* [Task to carry out] Your copy should match the records exactly, apart from the pictures, which stay out.

* [Data for this task]
*** Begin section ***
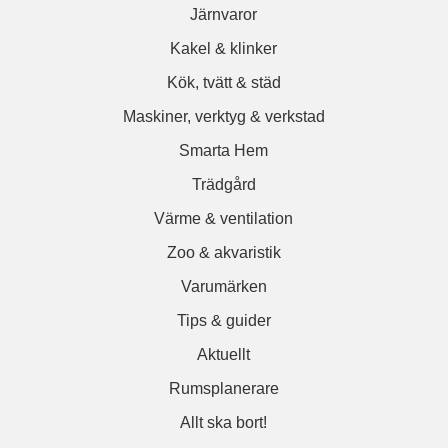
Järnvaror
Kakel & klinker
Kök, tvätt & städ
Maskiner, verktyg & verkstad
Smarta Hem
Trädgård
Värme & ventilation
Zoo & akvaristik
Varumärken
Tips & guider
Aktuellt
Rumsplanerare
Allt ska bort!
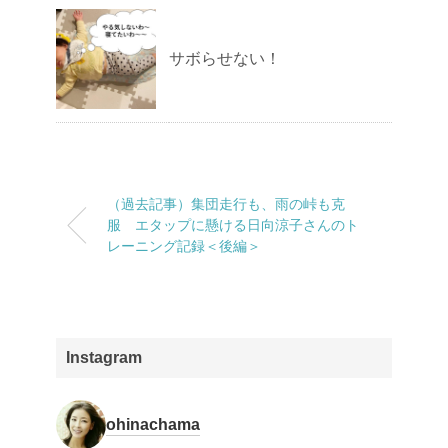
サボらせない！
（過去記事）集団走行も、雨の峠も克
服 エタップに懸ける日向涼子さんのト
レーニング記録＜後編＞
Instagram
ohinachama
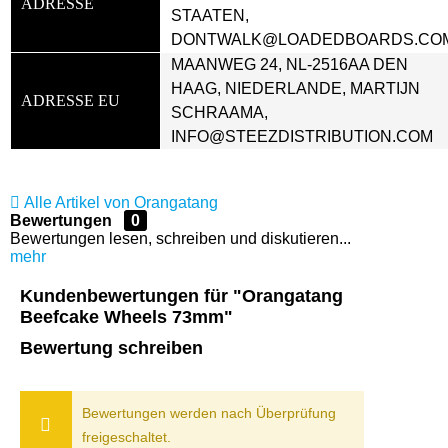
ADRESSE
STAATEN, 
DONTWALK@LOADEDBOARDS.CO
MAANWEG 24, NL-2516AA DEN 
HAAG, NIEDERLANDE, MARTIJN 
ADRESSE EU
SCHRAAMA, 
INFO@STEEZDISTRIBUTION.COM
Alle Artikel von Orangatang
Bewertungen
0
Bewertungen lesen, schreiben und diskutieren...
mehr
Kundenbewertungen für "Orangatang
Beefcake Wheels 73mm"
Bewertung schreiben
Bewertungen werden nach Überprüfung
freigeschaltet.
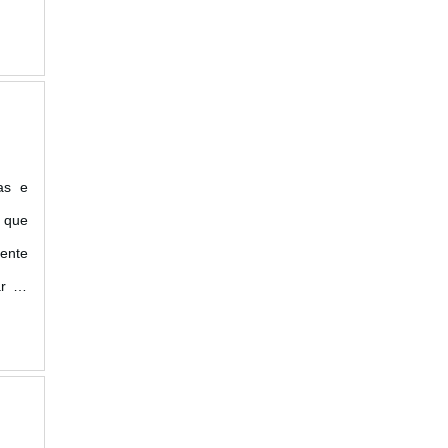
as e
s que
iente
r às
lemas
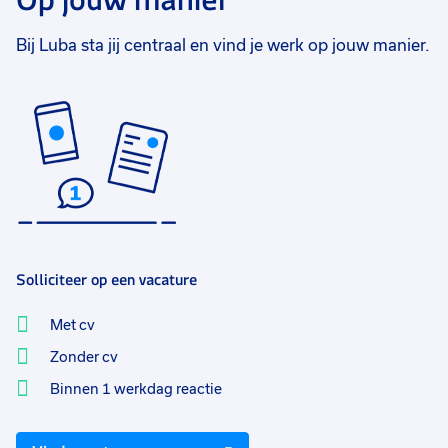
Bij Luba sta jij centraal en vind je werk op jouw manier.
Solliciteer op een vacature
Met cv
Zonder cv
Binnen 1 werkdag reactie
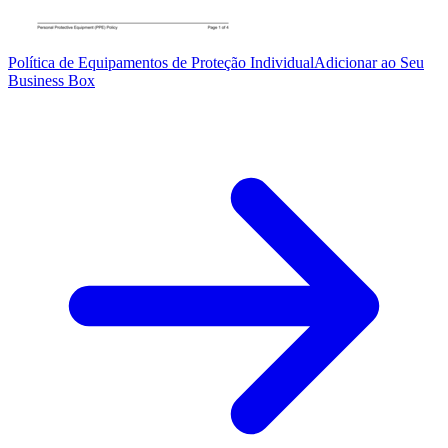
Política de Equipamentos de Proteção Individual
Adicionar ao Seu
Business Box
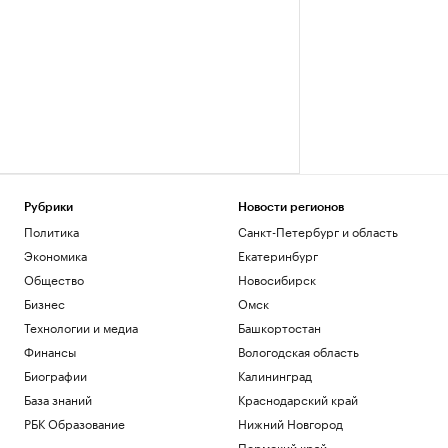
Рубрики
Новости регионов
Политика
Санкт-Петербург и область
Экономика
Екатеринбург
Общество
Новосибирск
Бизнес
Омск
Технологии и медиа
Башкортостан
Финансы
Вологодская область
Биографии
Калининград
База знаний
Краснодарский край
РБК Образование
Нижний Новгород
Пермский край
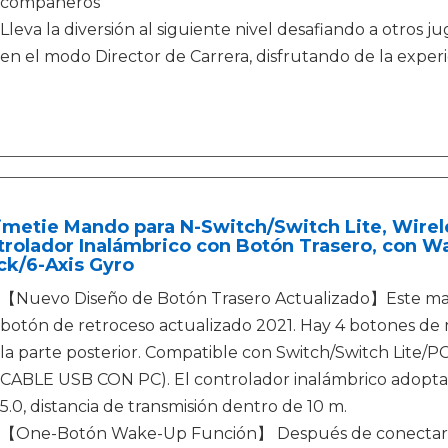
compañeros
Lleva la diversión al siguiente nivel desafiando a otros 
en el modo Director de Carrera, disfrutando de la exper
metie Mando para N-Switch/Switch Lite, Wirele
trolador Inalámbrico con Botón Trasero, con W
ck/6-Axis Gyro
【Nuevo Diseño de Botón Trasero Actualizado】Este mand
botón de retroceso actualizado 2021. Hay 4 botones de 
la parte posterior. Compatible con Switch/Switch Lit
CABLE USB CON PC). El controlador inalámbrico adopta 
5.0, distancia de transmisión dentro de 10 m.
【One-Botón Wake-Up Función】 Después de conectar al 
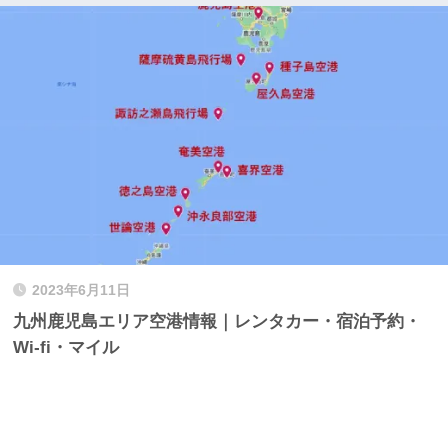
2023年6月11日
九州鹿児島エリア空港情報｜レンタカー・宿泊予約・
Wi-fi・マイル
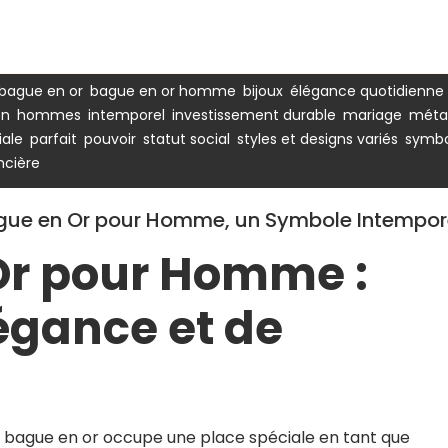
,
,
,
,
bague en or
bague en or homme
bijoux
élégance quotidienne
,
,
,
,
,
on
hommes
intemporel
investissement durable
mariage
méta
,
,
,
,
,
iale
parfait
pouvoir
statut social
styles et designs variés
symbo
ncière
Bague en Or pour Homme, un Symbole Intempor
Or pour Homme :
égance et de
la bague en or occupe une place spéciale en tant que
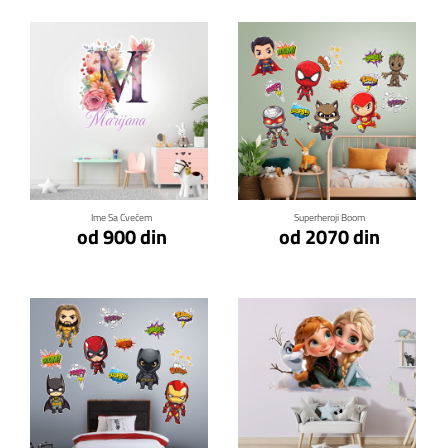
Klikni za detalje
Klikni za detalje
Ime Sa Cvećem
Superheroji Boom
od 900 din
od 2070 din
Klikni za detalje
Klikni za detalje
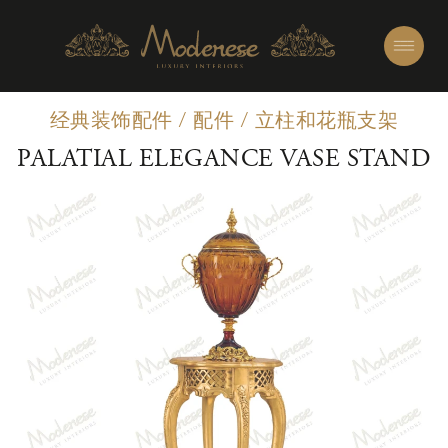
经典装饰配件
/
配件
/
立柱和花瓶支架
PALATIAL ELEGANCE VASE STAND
*** End section ***
* [Task solution]
Järnvaror
Kakel & klinker
Kök, tvätt & städ
Maskiner, verktyg & verkstad
Smarta Hem
Trädgård
Värme & ventilation
Zoo & akvaristik
Varumärken
Tips & guider
Aktuellt
Rumsplanerare
Allt ska bort!
サボらせない！
（過去記事）集団走行も、雨の峠も克
服 エタップに懸ける日向涼子さんのト
レーニング記録＜後編＞
Instagram
ohinachama
ADRESSE
STAATEN, 
DONTWALK@LOADEDBOARDS.CO
MAANWEG 24, NL-2516AA DEN 
HAAG, NIEDERLANDE, MARTIJN 
ADRESSE EU
SCHRAAMA, 
INFO@STEEZDISTRIBUTION.COM
Alle Artikel von Orangatang
Bewertungen
0
Bewertungen lesen, schreiben und diskutieren...
mehr
Kundenbewertungen für "Orangatang
Beefcake Wheels 73mm"
Bewertung schreiben
Bewertungen werden nach Überprüfung
freigeschaltet.
as e
s que
iente
r às
lemas
Bij Luba sta jij centraal en vind je werk op jouw manier.
Solliciteer op een vacature
Met cv
Zonder cv
Binnen 1 werkdag reactie
Política de Equipamentos de Proteção Individual
Adicionar ao Seu
Business Box
Рубрики
Новости регионов
Политика
Санкт-Петербург и область
Экономика
Екатеринбург
Общество
Новосибирск
Бизнес
Омск
Технологии и медиа
Башкортостан
Финансы
Вологодская область
Биографии
Калининград
База знаний
Краснодарский край
РБК Образование
Нижний Новгород
Пермский край
compañeros
Lleva la diversión al siguiente nivel desafiando a otros 
en el modo Director de Carrera, disfrutando de la exper
metie Mando para N-Switch/Switch Lite, Wirele
trolador Inalámbrico con Botón Trasero, con W
ck/6-Axis Gyro
【Nuevo Diseño de Botón Trasero Actualizado】Este mand
botón de retroceso actualizado 2021. Hay 4 botones de 
la parte posterior. Compatible con Switch/Switch Lit
CABLE USB CON PC). El controlador inalámbrico adopta 
5.0, distancia de transmisión dentro de 10 m.
【One-Botón Wake-Up Función】 Después de conectar al 
2023年6月11日
九州鹿児島エリア空港情報｜レンタカー・宿泊予約・
Wi-fi・マイル
,
,
,
,
bague en or
bague en or homme
bijoux
élégance quotidienne
,
,
,
,
,
on
hommes
intemporel
investissement durable
mariage
méta
,
,
,
,
,
iale
parfait
pouvoir
statut social
styles et designs variés
symbo
ncière
Bague en Or pour Homme, un Symbole Intempor
Or pour Homme :
égance et de
la bague en or occupe une place spéciale en tant que
Klikni za detalje
Klikni za detalje
Ime Sa Cvećem
Superheroji Boom
od 900 din
od 2070 din
Klikni za detalje
Klikni za detalje
经典装饰配件
/
配件
/
立柱和花瓶支架
PALATIAL ELEGANCE VASE STAND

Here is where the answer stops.